#### [Exercise requirements]
In the listing below, locate the lines that hold "header" and copy them.

#### [Data for review]
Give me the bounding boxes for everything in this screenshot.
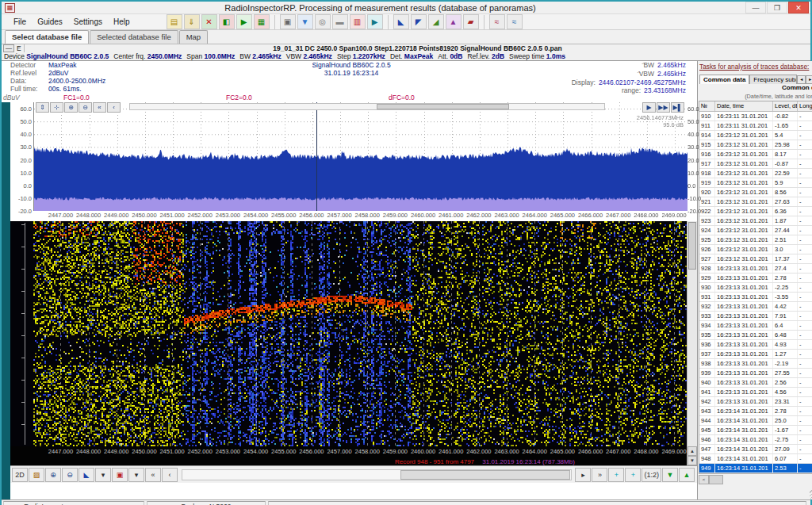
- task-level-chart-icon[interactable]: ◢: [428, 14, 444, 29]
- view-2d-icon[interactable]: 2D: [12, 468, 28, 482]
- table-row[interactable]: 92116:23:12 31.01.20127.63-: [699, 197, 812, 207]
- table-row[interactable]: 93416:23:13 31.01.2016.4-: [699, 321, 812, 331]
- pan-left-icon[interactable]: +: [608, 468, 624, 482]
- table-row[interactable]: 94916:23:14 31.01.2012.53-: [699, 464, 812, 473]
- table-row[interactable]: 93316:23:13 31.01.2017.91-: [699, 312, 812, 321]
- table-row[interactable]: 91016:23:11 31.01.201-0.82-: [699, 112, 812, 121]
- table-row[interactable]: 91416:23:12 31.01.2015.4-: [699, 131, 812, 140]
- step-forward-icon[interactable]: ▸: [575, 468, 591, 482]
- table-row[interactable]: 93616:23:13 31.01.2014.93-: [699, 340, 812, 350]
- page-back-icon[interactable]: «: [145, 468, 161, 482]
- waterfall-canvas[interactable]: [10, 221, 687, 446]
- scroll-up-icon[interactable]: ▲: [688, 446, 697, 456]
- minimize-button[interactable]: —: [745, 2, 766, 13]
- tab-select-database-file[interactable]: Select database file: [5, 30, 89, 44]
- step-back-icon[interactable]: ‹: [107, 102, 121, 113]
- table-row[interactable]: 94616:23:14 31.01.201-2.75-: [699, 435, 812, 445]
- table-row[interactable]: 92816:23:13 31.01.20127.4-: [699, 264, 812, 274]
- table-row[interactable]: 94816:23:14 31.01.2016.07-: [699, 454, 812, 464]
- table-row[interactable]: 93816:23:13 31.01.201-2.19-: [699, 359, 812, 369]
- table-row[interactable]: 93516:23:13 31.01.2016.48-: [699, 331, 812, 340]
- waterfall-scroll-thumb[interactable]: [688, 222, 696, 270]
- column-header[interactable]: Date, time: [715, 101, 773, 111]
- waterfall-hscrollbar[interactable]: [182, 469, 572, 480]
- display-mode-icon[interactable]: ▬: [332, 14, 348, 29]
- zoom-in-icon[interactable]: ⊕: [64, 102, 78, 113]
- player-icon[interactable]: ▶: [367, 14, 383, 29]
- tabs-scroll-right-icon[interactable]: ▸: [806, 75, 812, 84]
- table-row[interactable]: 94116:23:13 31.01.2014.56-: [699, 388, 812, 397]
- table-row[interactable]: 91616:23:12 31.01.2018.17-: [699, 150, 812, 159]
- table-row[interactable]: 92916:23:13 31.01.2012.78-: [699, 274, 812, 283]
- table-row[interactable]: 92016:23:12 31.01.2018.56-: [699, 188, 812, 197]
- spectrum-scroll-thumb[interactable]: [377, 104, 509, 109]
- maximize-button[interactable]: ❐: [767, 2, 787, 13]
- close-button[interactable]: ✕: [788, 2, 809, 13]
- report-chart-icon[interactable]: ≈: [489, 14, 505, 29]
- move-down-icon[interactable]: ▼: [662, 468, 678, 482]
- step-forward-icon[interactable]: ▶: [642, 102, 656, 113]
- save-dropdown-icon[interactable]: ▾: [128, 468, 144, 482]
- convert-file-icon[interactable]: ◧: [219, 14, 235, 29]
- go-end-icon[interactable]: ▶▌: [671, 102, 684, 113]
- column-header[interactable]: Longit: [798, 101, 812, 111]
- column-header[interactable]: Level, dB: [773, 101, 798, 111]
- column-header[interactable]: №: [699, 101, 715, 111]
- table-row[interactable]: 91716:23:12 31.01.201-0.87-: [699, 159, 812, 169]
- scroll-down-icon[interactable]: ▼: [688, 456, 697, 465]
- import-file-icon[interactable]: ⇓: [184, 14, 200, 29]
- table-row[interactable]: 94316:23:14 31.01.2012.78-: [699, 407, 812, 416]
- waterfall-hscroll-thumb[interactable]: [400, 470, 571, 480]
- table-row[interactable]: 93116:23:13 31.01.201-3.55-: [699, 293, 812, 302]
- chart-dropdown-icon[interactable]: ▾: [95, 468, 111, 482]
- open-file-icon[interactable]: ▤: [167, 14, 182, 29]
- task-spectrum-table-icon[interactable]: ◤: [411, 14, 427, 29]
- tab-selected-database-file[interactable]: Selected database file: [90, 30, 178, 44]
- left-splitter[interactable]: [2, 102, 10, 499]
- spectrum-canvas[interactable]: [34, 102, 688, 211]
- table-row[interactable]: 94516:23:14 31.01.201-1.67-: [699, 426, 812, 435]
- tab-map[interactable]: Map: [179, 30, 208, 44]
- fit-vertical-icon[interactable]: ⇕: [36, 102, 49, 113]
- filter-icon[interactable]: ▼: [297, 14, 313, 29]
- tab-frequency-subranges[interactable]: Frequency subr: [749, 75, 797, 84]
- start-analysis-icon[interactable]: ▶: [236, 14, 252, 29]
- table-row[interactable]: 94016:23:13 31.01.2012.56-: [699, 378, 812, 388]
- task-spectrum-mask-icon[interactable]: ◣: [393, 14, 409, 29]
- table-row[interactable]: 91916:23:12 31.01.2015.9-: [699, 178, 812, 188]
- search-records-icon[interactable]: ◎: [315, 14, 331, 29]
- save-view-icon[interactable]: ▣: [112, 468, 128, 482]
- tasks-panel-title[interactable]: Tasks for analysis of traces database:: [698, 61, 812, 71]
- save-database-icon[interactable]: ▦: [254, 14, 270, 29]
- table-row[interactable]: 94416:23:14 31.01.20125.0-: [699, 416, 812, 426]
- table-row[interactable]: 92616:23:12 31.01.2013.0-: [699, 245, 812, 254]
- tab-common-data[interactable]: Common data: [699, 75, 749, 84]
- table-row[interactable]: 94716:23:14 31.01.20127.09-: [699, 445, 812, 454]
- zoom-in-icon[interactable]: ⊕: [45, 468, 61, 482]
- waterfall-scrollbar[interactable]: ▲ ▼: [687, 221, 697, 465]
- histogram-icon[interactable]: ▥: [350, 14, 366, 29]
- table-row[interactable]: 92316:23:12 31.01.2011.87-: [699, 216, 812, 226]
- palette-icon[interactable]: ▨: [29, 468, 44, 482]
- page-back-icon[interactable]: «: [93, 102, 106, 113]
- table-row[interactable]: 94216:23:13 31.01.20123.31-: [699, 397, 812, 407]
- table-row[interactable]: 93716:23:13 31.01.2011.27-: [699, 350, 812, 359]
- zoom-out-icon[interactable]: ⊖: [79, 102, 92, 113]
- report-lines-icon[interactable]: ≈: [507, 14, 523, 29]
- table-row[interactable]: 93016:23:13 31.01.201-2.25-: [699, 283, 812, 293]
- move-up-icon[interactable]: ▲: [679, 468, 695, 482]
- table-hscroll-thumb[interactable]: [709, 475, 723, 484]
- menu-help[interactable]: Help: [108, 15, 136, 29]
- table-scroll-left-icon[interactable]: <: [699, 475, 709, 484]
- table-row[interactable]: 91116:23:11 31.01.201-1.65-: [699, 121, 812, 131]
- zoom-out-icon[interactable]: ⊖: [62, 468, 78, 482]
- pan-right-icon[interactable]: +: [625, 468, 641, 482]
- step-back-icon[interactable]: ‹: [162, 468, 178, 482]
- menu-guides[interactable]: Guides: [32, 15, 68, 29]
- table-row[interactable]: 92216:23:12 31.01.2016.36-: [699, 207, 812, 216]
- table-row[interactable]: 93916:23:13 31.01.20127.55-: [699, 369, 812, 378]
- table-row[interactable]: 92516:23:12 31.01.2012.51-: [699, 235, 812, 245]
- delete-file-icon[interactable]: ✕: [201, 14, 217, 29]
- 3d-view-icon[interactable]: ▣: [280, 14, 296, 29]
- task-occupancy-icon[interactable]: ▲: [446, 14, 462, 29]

#### [Written solution]
- column-header[interactable]: Date, time: [715, 101, 773, 111]
- column-header[interactable]: Longit: [798, 101, 812, 111]
- column-header[interactable]: Level, dB: [773, 101, 798, 111]
- column-header[interactable]: №: [699, 101, 715, 111]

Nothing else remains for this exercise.